Bodge : Creating the PTR Record Remotely
Let’s go through the workflow of the script, for the script to function from your management server, you need to have remote DNS tools installed.
- Reads a list of hostnames from servers.txt
- Queries their existing A record from DNS
- Determines if a PTR record exists for their IP
- If missing, creates the PTR record on the DNS server
- The PTR records will be owned and managed by the account that runs the script
# Configuration
$dnsServer = "dnssrv1.bear.local"
$forwardZone = "bear.local"
$reverseZone = "32.10.172.in-addr.arpa"
$serversFile = "servers.txt"
$servers = Get-Content -Path $serversFile
foreach ($server in $servers) {
# Ensure FQDN
if ($server -notlike "*.$forwardZone") {
$fqdn = "$server.$forwardZone"
} else {
$fqdn = $server
}
# Get A record
$aRecord = Get-DnsServerResourceRecord -ComputerName $dnsServer -ZoneName $forwardZone -Name $server -RRType "A" -ErrorAction SilentlyContinue
if (-not $aRecord) {
Write-Warning "No A record found for $fqdn. Skipping..."
continue
}
$ip = $aRecord.RecordData.IPv4Address.ToString()
$ptrName = ($ip -split '\.')[-1] # Assumes /24 zone
# Check if PTR already exists
$existingPtr = Get-DnsServerResourceRecord -ComputerName $dnsServer -ZoneName $reverseZone -Name $ptrName -RRType "PTR" -ErrorAction SilentlyContinue
if ($existingPtr) {
Write-Host "PTR already exists for $ip ($fqdn). Skipping."
continue
}
# Create PTR record
try {
Add-DnsServerResourceRecordPtr -ComputerName $dnsServer -ZoneName $reverseZone -Name $ptrName -PtrDomainName $fqdn -TimeToLive 01:00:00
Write-Host "✅ Created PTR record: $ip -> $fqdn"
}
catch {
Write-Warning "❌ Failed to create PTR for $fqdn. Error: $_"
}
}
When the script completes you would need to for each PTR record remove your accountfrom the AC and manually added in the computer account of the server it referencing with read and write control.

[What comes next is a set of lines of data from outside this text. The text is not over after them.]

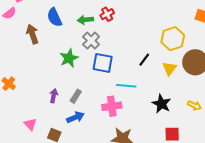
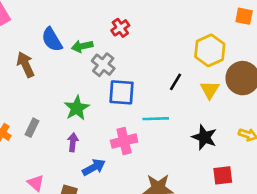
green arrow: (85, 20) -> (82, 46), moved
green star: (69, 58) -> (77, 108), moved
purple arrow: (54, 96) -> (73, 142), moved
gray rectangle: (76, 96) -> (32, 128), moved
pink cross: (112, 106) -> (124, 141), moved

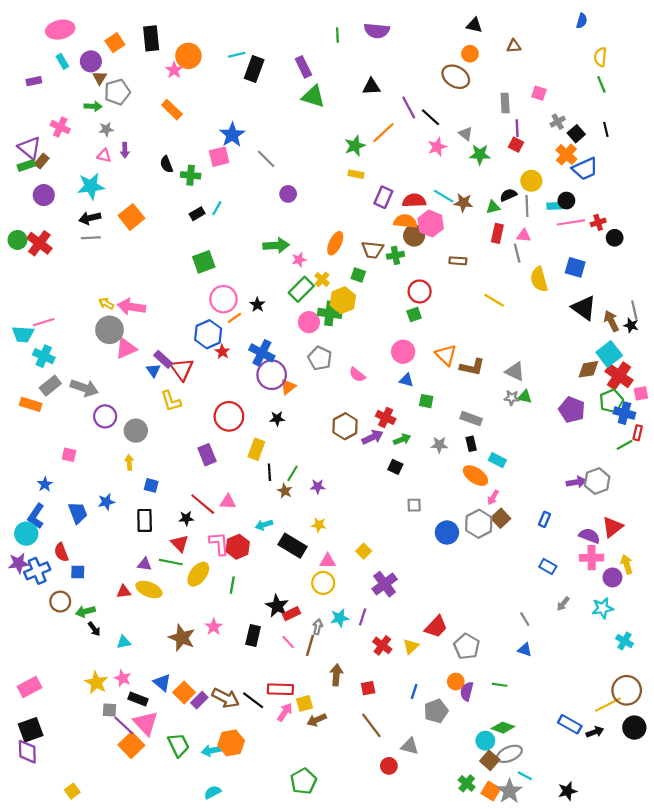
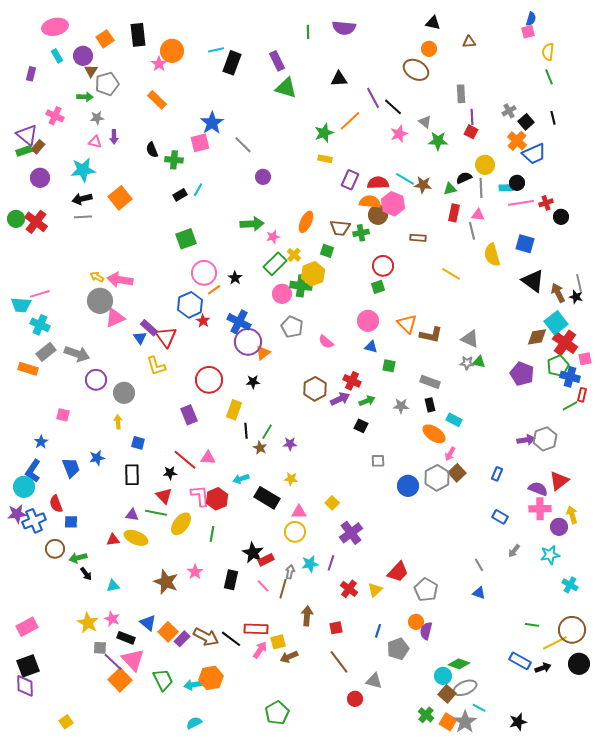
purple rectangle: (34, 81) -> (31, 74), turned -64
pink square: (539, 93) -> (528, 32), moved, turned -32
green line: (500, 685) -> (532, 625), moved

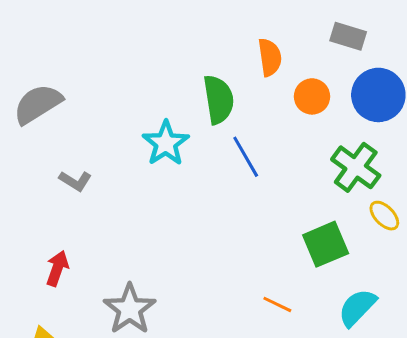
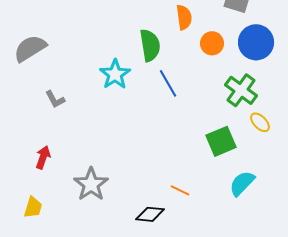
gray L-shape: (75, 181) -> (55, 99), turned 30
orange line: (277, 304) -> (180, 190), moved

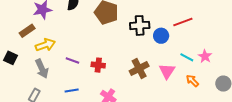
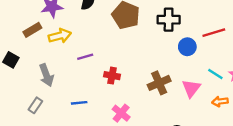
black cross: (140, 25) -> (169, 20), moved
yellow arrow: (45, 45) -> (60, 36), moved
purple line: (72, 61) -> (85, 57), moved, turned -40
orange arrow: (192, 81) -> (220, 101), turned -56

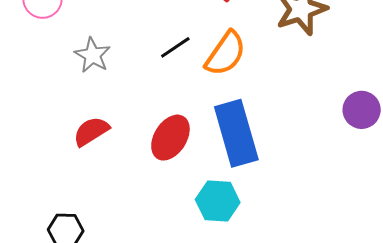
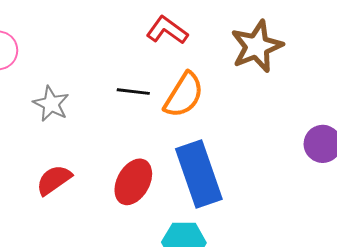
black line: (175, 47) -> (133, 92), turned 44

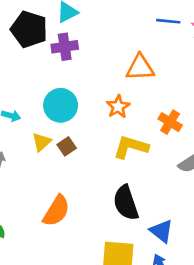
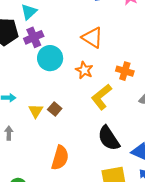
orange triangle: (140, 68) -> (92, 38), turned 50
cyan circle: (61, 105) -> (50, 58), moved
yellow L-shape: (131, 147) -> (101, 97), turned -40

This is problem caused by not creating the reverse zone before declining servers to that specific address range, The district will get you out of reverse lookup problems, but it will ultimately not fix the root cause.
Conclusion
This is one of those subtle DNS issues where the OS doesn't behave intuitively — the server believes it registered its DNS correctly, even if the PTR was never created. And because there’s no explicit error, there’s no retry.
If you deploy reverse zones after machines have already registered their A records, you’ll likely run into this silent PTR omission.